> [GIVEN DATA]
══════════════════════════════

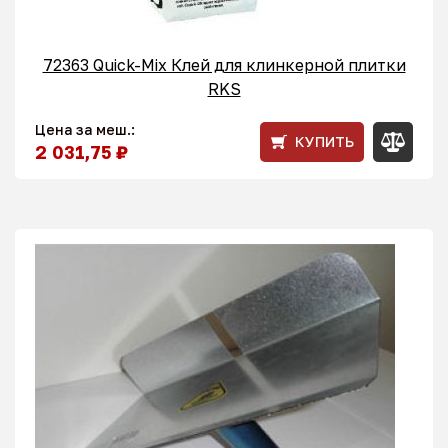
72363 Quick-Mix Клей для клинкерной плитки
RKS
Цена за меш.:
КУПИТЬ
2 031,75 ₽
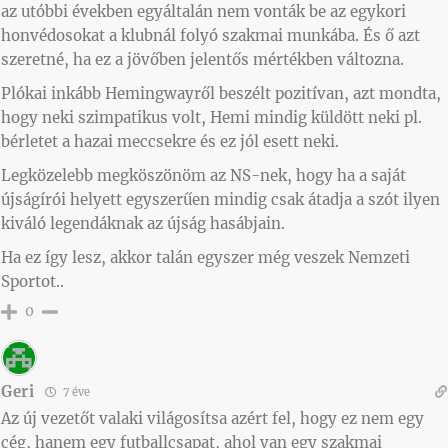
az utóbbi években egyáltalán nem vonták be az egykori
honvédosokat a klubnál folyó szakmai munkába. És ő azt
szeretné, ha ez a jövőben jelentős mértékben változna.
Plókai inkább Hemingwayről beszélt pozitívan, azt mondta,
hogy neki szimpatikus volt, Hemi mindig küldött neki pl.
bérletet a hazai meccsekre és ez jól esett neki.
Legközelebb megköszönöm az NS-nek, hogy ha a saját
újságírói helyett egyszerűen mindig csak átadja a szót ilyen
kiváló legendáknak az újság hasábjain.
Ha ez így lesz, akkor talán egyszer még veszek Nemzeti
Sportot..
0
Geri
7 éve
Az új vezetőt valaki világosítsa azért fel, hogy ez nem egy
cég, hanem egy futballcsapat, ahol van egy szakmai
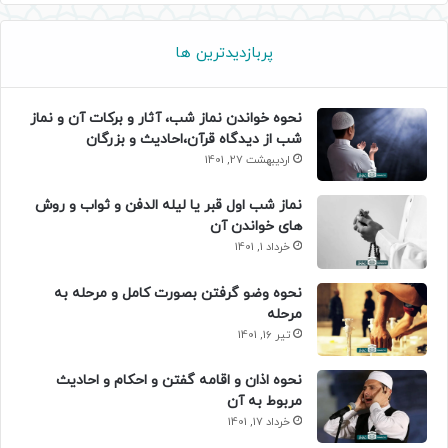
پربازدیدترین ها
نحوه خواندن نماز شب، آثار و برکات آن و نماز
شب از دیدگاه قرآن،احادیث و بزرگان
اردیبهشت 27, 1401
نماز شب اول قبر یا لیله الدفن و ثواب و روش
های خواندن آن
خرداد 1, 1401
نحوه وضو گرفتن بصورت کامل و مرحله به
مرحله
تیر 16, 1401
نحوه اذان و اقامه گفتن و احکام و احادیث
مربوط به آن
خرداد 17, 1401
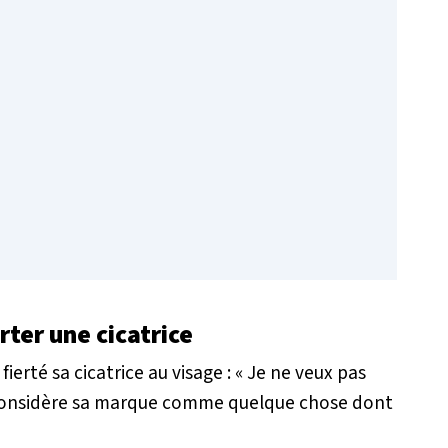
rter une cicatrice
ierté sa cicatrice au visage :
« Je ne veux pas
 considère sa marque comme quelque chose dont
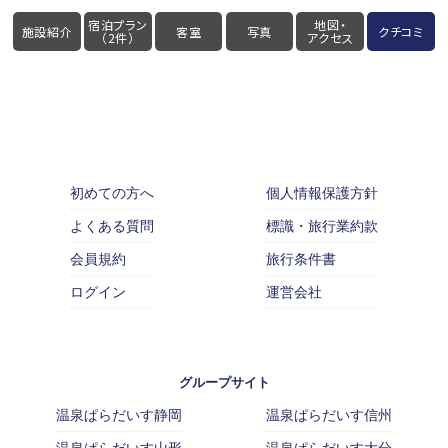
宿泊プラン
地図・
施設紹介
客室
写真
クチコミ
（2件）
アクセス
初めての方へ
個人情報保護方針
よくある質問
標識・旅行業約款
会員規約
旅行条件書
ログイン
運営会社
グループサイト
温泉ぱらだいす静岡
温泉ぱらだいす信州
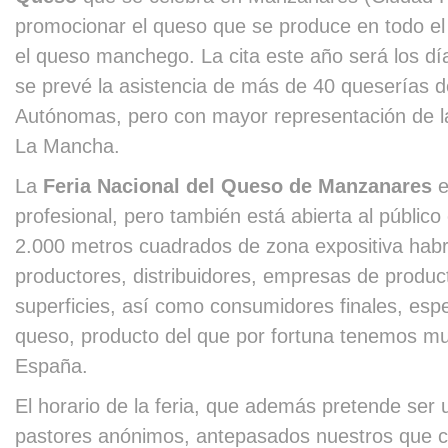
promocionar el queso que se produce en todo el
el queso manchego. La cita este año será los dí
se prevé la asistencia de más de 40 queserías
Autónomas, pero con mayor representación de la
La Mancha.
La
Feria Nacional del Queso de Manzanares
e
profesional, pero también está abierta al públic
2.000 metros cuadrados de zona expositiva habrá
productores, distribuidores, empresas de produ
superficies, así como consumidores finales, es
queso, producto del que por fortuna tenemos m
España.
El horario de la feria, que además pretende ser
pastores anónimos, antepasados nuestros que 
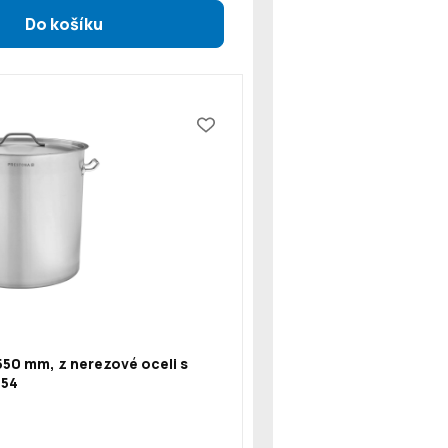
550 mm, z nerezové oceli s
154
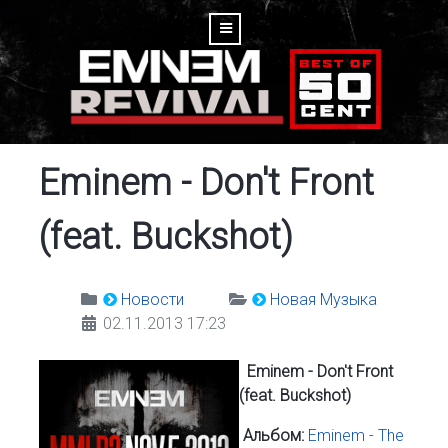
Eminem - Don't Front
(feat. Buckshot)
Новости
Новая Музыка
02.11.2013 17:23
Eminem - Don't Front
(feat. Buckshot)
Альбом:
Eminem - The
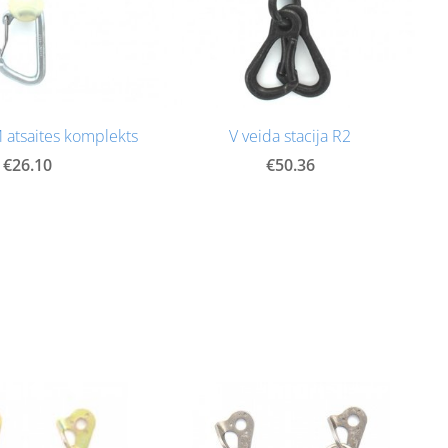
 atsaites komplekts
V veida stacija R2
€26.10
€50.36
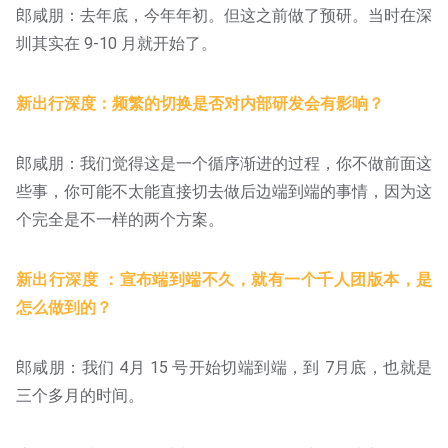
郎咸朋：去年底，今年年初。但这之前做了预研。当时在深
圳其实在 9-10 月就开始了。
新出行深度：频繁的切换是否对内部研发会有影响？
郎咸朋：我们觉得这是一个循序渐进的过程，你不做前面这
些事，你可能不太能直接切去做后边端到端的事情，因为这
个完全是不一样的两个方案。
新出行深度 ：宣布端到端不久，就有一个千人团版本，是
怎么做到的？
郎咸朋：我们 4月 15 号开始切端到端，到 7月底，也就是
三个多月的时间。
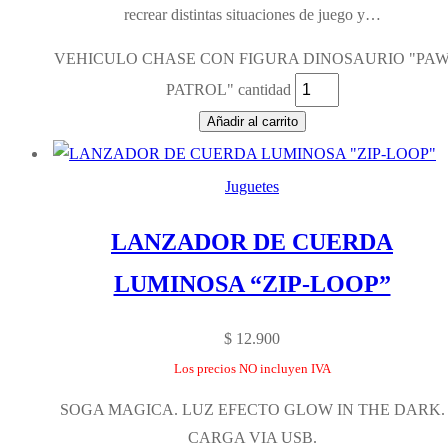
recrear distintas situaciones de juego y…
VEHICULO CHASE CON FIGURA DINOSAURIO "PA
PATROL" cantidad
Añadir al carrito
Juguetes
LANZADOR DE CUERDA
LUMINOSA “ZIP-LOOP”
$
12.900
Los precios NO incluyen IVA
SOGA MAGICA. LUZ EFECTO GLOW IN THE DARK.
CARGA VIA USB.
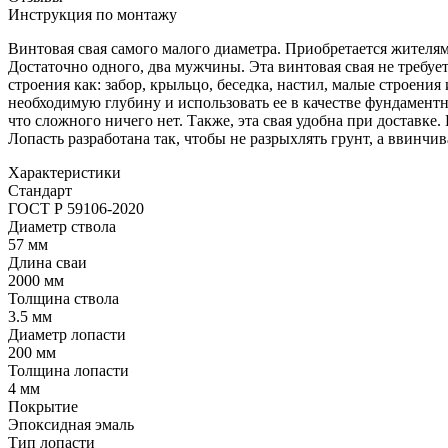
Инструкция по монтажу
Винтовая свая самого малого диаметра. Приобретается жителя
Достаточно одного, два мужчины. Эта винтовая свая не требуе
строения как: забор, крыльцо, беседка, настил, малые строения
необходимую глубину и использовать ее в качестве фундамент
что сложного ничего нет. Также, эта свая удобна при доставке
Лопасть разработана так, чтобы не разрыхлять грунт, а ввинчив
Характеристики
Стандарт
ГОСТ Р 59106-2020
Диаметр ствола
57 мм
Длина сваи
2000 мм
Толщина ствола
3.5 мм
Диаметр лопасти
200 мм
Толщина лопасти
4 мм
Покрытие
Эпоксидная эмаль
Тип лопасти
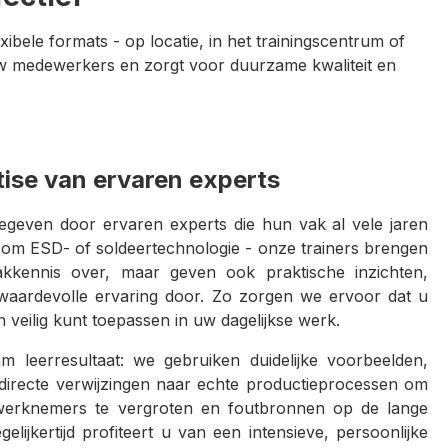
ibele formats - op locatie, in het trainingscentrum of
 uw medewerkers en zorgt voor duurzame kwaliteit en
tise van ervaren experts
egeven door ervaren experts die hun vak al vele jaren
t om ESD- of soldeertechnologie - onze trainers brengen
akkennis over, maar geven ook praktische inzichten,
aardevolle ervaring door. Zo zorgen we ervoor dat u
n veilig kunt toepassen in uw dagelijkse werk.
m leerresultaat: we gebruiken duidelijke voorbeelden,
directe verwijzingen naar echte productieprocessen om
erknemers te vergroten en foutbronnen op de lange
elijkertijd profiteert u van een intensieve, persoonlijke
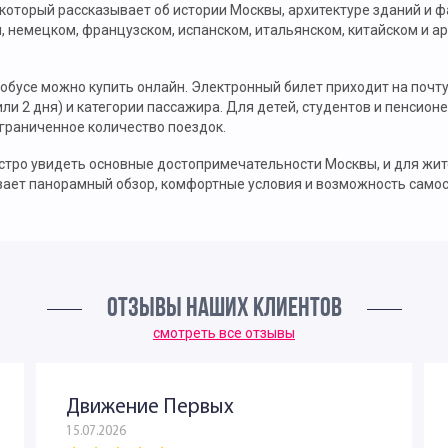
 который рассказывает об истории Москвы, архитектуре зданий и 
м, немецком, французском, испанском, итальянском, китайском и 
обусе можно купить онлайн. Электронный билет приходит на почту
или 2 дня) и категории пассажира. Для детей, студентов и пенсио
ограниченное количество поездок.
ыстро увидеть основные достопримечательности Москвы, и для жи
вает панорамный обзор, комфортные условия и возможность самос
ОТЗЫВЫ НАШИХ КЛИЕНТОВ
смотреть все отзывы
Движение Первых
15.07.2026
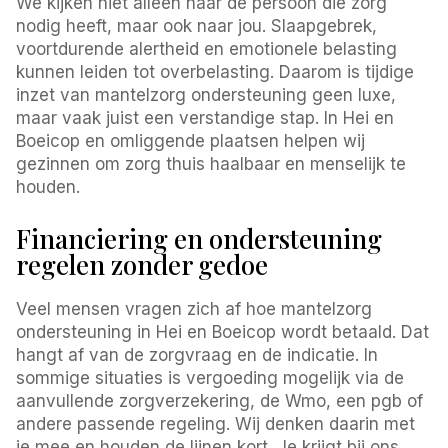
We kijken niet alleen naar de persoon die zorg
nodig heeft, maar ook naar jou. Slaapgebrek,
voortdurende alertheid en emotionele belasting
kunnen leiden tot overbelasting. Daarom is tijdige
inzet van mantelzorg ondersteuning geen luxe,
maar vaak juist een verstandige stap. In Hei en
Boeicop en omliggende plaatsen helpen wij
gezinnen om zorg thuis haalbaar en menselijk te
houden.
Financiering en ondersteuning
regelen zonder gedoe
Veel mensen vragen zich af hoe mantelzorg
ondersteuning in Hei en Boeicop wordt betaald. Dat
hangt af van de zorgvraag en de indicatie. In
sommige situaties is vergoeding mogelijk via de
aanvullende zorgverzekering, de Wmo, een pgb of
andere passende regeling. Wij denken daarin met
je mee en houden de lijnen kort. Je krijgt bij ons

══════════════════════════════

> [PROBLEM TO SOLVE]
Word for word, copy the line containing "andere passende regeling." and each line after it to the end of the records, and nothing besides.

> [SOLVED EXERCISE]
andere passende regeling. Wij denken daarin met
je mee en houden de lijnen kort. Je krijgt bij ons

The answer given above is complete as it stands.